Game-changing Xolobeni judgment orders applications for mining licences to be made public
Xolobeni residents and environmental activists at the Pretoria High Court on 24 April 2018. (Photo: Flickr / Granatarok)

In a ground-breaking judgment, the North-Gauteng High Court has ruled that affected communities have a right to see applications for mining licences — cutting out miles of red tape that environmentalists, activists and civil society organisations had to wade through in the past to gain access to these details, often with limited success.

A jubilant attorney acting for an Eastern Cape community that fought and defeated a mining giant, on Monday 14 September described a ruling by the North Gauteng High Court that those affected by mining operations had a right to see applications for licences as game-changing and great progress in levelling the playing field.

The attorney for the Umgungundlovu community, Johan Lorenzen, said the judgment went a long way towards balancing the power between mining companies and affected communities.

“After years of the Department of Mineral Resources failing to provide access to mining right applications or forcing communities to use a dysfunctional Promotion of Access to Information Act process, our clients are ecstatic at today’s victory that all communities are entitled to applications for mining rights over their land.

“As the court held: ‘Meaningful consultation entails discussion of ideas on an equal footing, considering the advantages and disadvantages of each course and making concessions where necessary.’ ” Communities negotiating with companies would face “a more level playing field”, Lorenzen said.

Thandeka Kathi, an attorney at the Centre for Applied Legal Studies based at Wits University, said the judgment was a “game-changer for mining-affected communities in South Africa”. The centre acted as a friend of the court in the application.

“Communities should not have to be sent from pillar to post when trying to access information they need about the projects that affect them — and this judgment recognises that. It means community members will by default have access to the information to participate fully in discussions with mining companies and the state in their quest to realise other constitutional rights,” Kathi said.

The Centre for Applied Legal Studies had presented the court with evidence gathered by both the Centre for Environmental Rights and Corruption Watch showing the low success rates of communities trying to gain access to information by using the Promotion of Access to Information Act.

The court heard that research done by the Centre for Environmental Rights showed that between 2010 and 2012, 20 of 41 applications for access to information were refused by the Department of Mineral Resources, with 16 being deemed as refused because they never received an answer. Only seven were granted with adequate records being provided as 14 had been granted, but with no documents provided.

According to the research, inadequate communication, the inappropriate use of generic letters to refuse applications and a high burden being placed on those seeking access to information were rife in the department.

The department also took, on average, 117 days to respond to a request.

The application was brought in February by the Umgungundlovu community who asked for access to mining rights applications of operations that may impact on them. The community discovered in 2015 that Transworld Energy and Mineral Resources had applied for the rights to mine titanium in the Xolobeni area of the Eastern Cape where they lived and worked.

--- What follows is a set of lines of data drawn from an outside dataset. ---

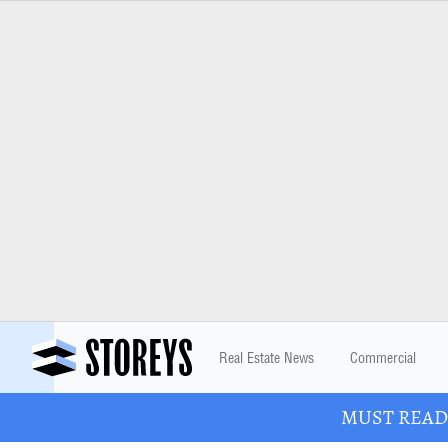
Real Estate News
Commercial
MUST READ: 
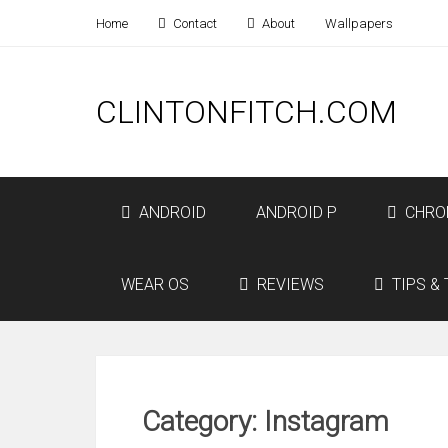
Home
Contact
About
Wallpapers
CLINTONFITCH.COM
ANDROID
ANDROID P
CHRO
WEAR OS
REVIEWS
TIPS & 
Category: Instagram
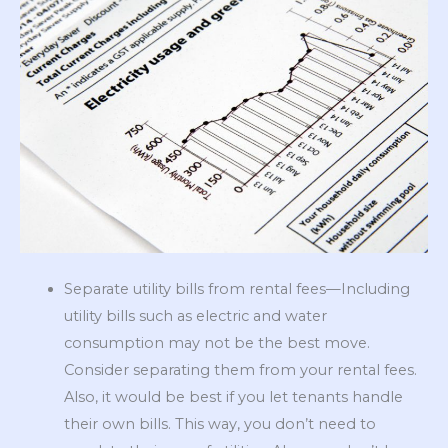
Separate utility bills from rental fees—Including
utility bills such as electric and water
consumption may not be the best move.
Consider separating them from your rental fees.
Also, it would be best if you let tenants handle
their own bills. This way, you don’t need to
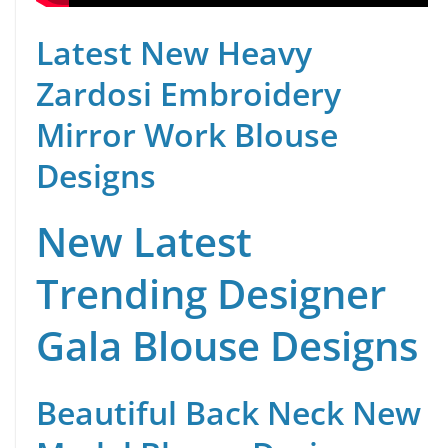
Latest New Heavy
Zardosi Embroidery
Mirror Work Blouse
Designs
New Latest
Trending Designer
Gala Blouse Designs
Beautiful Back Neck New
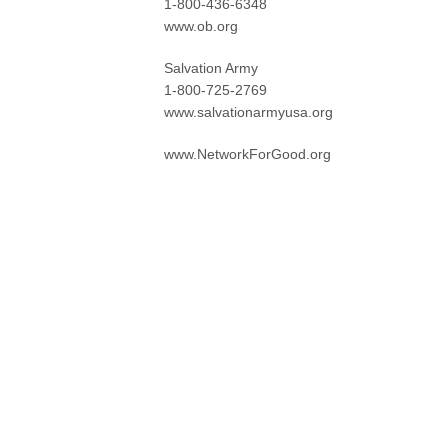
1-800-436-6348
www.ob.org
Salvation Army
1-800-725-2769
www.salvationarmyusa.org
www.NetworkForGood.org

Residents expressed their concern in papers before the court over the impact of the proposed mine on their way of life. After being refused access to the mining rights application by the company and the government, they asked for the North Gauteng High Court’s intervention.

They were eventually provided with a redacted version of the application that was used to support a ground-breaking objection to mining in the area, that was subsequently upheld by the Constitutional Court.

Community leaders, led by Duduzeli Baleni, the iNkosana and head of the Umgungundlovu community council, which was established in terms of customary law, brought the application.

Nonhle Mbuthuma, a spokesperson for the Amadiba Crisis Committee, the organisation created to fight mining development in the area, described in February 2020 the events that led to the application as follows:

“In March 2015, the Australian mining company MRC’s South African subsidiary TEM filed a new application to do open cast mining on the coast in Xolobeni. We demanded to see the application. They refused. Our lawyers then started a court case to force TEM to give the mining application to the community.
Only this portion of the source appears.